Збышек рассказывал ей, что пластинка, как и книга, расходится с феноменальной быстротой, ее якобы уже продают из-под полы и спекулянты запрашивают бешеную цену.
Месяца через четыре она получила письмо со штампом студии грамзаписи: "Тираж пластинки "Человеческая судьба" побил все рекорды. Пластинка будет объявлена "золотой". Далее следовали официальные поздравления.
Успех пластинки придал ей бодрости и надежды. Теперь она была уверена, что вернется на сцену! Ночью долго не могла заснуть: ей чудился слепящий свет рампы и устремленные на сцену взгляды. В них - удивление, настороженное ожидание...
xxx
Близился новый, 1970 год. Анна уже ходила по квартире без палки. Правда, она еще нетвердо держалась на ногах, и Збышек расставил по ее "маршруту" стулья, протянул канат, чтобы в случае чего ей было за что ухватиться.

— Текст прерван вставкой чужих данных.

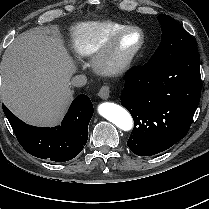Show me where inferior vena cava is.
Returning <instances> with one entry per match:
<instances>
[{
  "instance_id": "1",
  "label": "inferior vena cava",
  "mask_w": 209,
  "mask_h": 209,
  "mask_svg": "<svg viewBox=\"0 0 209 209\" xmlns=\"http://www.w3.org/2000/svg\"><path fill=\"white\" fill-rule=\"evenodd\" d=\"M86 83H87V77L83 74L76 75L71 80V84L75 87H82L86 85Z\"/></svg>"
}]
</instances>
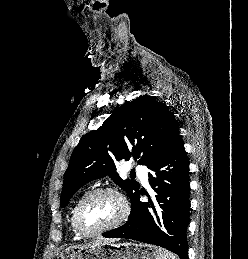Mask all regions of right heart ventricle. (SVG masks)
Listing matches in <instances>:
<instances>
[{
  "label": "right heart ventricle",
  "instance_id": "obj_1",
  "mask_svg": "<svg viewBox=\"0 0 248 259\" xmlns=\"http://www.w3.org/2000/svg\"><path fill=\"white\" fill-rule=\"evenodd\" d=\"M79 202V199L75 202V204L73 205L72 209H71V213H70V218H69V222H70V227H71V230L73 232V235L76 237V238H81L82 235L77 231L75 225H74V219H73V216H74V210H75V207L77 205V203Z\"/></svg>",
  "mask_w": 248,
  "mask_h": 259
}]
</instances>
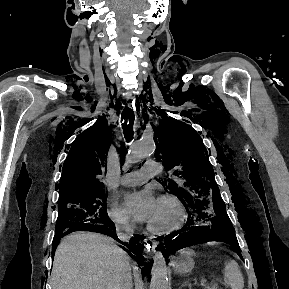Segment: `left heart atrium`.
Instances as JSON below:
<instances>
[{
	"label": "left heart atrium",
	"instance_id": "left-heart-atrium-1",
	"mask_svg": "<svg viewBox=\"0 0 289 289\" xmlns=\"http://www.w3.org/2000/svg\"><path fill=\"white\" fill-rule=\"evenodd\" d=\"M158 200L150 190L132 192L124 197L129 213L138 221L149 222L154 216Z\"/></svg>",
	"mask_w": 289,
	"mask_h": 289
}]
</instances>
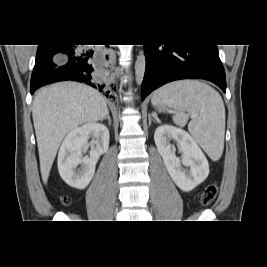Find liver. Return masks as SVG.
Listing matches in <instances>:
<instances>
[{"mask_svg":"<svg viewBox=\"0 0 267 267\" xmlns=\"http://www.w3.org/2000/svg\"><path fill=\"white\" fill-rule=\"evenodd\" d=\"M107 112L103 96L97 90L83 84L56 83L36 94L32 117L40 171L45 184L66 134L83 123L103 120Z\"/></svg>","mask_w":267,"mask_h":267,"instance_id":"obj_1","label":"liver"}]
</instances>
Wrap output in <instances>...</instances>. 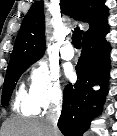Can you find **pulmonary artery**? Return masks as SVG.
I'll list each match as a JSON object with an SVG mask.
<instances>
[{
  "label": "pulmonary artery",
  "instance_id": "1",
  "mask_svg": "<svg viewBox=\"0 0 117 136\" xmlns=\"http://www.w3.org/2000/svg\"><path fill=\"white\" fill-rule=\"evenodd\" d=\"M75 55L71 42L66 40L61 48V56L65 60H71Z\"/></svg>",
  "mask_w": 117,
  "mask_h": 136
}]
</instances>
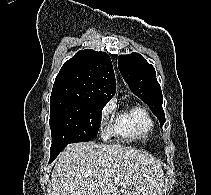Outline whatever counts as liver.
I'll use <instances>...</instances> for the list:
<instances>
[{
	"mask_svg": "<svg viewBox=\"0 0 211 195\" xmlns=\"http://www.w3.org/2000/svg\"><path fill=\"white\" fill-rule=\"evenodd\" d=\"M52 195H162L161 162L120 144L68 145L52 174Z\"/></svg>",
	"mask_w": 211,
	"mask_h": 195,
	"instance_id": "6515ba94",
	"label": "liver"
}]
</instances>
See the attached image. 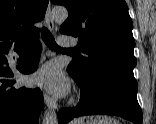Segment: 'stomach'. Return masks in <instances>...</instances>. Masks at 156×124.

Анна приняла предложение редактора телевидения и согласилась сниматься в телевизионной программе, Судя по всему, редактор, которому была поручена передача об Анне Герман, не слышал пластинки "Человеческая судьба" - плод выстраданной жажды творить. "Может, это и к лучшему? - подумала про себя Анна. - В таком случае интересно, что он предложит".
Редактор говорил Анне как будто бы дельные вещи:
- Конечно, телезрители соскучились по вас. Многие песни, которые вы пели, любимы и до сих пор. Но вы взрослый, разумный человек и прекрасно понимаете, что время не стоит на месте. Многое изменилось. То, что делалось на эстраде вчера, - сегодня устарело. Попробуйте "схватить" сегодняшнюю манеру. Посмотрите, как работают Родович и Сосницкая.
- Мне очень нравится, что и как они делают, - призналась Анна, - но я бы не была собой, если бы взялась кого-то копировать. Как я понимаю, вы заинтересованы в успехе передачи? Давайте сделаем ее "хитро". Вот как: я пою несколько песен, совсем новых. А потом... Потом я попрошу ответа у зрителей: какая Анна Герман им больше нравится - та, "прежняя", что была три года назад? Или им нужна другая - "новая" Анна?.. А вообще-то я думаю, честно говоря, что меня пора вышвырнуть на свалку!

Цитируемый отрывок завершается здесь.